Identify, in the records below, every line where the string "results" appears, and copy each such line.

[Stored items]
------------------------------------------------------------

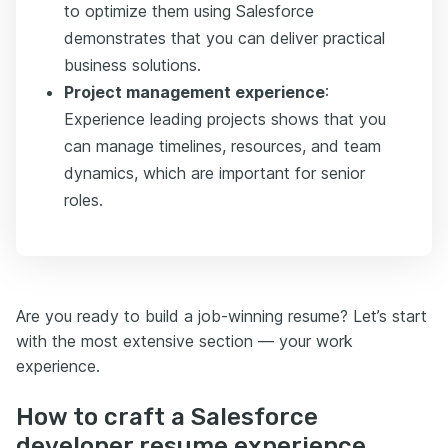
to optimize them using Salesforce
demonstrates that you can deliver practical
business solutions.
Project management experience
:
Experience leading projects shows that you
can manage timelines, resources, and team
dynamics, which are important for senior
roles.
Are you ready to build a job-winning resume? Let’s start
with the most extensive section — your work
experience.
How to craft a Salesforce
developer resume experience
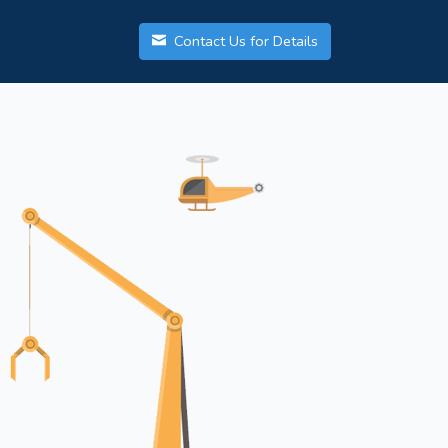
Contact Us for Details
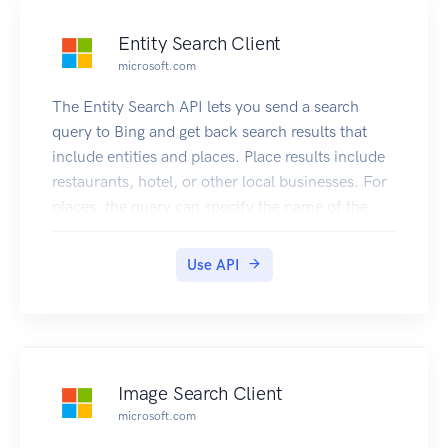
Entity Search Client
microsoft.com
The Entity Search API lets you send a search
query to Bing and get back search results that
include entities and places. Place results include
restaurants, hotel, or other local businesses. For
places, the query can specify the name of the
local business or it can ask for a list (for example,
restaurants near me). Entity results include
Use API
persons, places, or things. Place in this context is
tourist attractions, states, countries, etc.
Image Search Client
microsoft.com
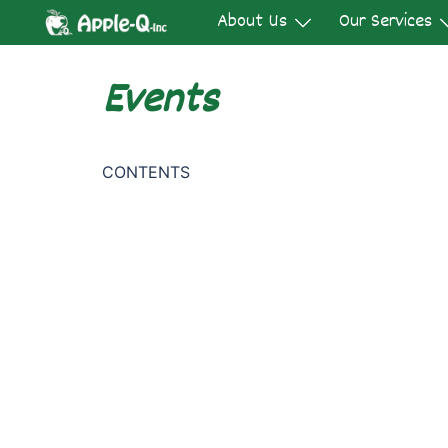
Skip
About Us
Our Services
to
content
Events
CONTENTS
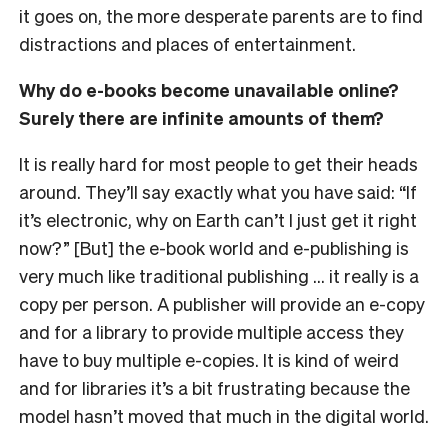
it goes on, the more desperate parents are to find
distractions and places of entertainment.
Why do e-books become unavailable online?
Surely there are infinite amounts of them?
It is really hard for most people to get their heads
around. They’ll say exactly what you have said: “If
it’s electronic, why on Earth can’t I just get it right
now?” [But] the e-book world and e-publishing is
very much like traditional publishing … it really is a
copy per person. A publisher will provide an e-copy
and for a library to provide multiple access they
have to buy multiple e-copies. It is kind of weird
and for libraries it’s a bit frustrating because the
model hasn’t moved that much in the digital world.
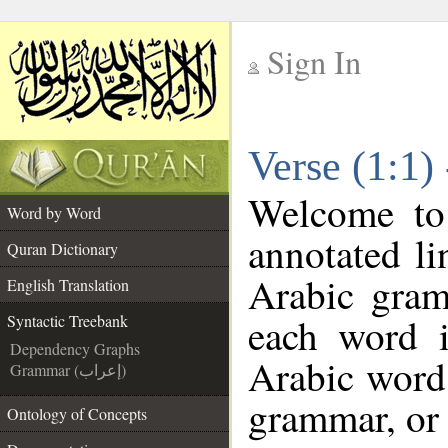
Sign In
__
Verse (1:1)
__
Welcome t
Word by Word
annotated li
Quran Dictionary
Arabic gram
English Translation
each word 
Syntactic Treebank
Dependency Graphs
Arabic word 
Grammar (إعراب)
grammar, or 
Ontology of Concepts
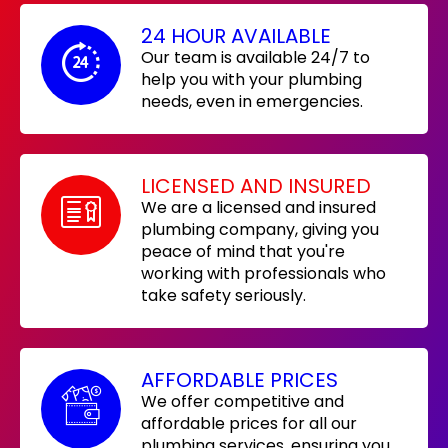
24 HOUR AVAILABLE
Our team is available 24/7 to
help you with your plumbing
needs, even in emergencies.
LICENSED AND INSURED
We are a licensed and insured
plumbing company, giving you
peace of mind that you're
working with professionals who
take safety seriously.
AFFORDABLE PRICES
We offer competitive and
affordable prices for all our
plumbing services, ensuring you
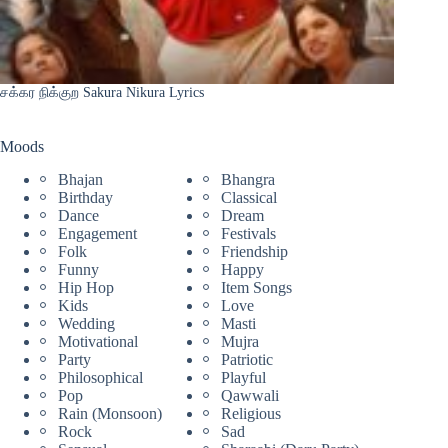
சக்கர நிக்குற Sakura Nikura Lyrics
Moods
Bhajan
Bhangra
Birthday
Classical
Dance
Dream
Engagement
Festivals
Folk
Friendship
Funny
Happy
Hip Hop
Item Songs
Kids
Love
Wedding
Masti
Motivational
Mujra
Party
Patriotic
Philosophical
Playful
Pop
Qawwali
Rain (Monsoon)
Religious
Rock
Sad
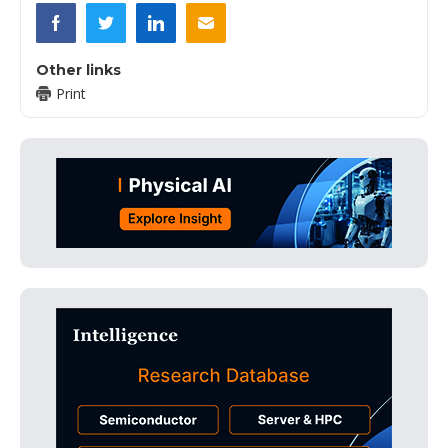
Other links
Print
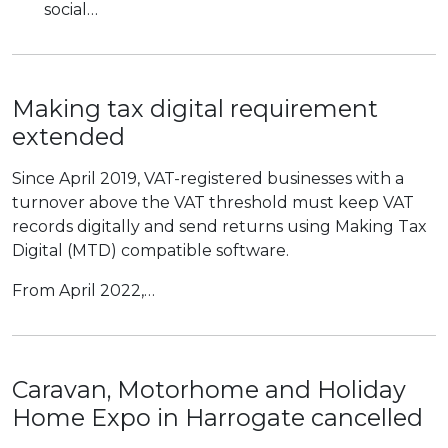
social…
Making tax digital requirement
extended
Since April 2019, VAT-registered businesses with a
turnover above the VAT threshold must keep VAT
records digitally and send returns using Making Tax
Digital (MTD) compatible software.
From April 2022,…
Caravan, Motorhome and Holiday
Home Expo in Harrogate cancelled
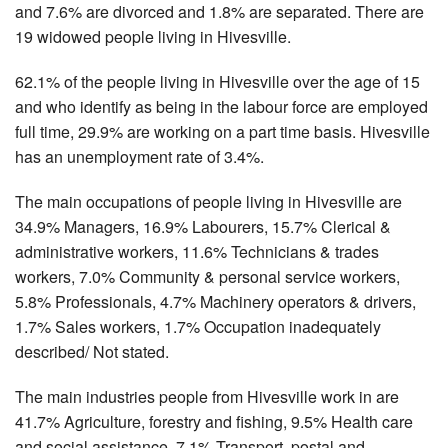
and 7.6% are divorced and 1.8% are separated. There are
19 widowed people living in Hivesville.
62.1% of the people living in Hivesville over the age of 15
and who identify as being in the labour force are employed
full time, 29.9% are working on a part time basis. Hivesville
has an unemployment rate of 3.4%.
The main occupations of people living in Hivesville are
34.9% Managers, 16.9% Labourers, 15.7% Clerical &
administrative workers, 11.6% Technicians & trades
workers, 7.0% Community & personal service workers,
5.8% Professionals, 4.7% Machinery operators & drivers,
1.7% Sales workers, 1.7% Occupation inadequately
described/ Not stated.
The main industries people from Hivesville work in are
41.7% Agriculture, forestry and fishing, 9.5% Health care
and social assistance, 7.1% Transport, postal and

------------------------------------------------------------

→ **EXERCISE ANSWER**:
query to Bing and get back search results that
include entities and places. Place results include
restaurants near me). Entity results include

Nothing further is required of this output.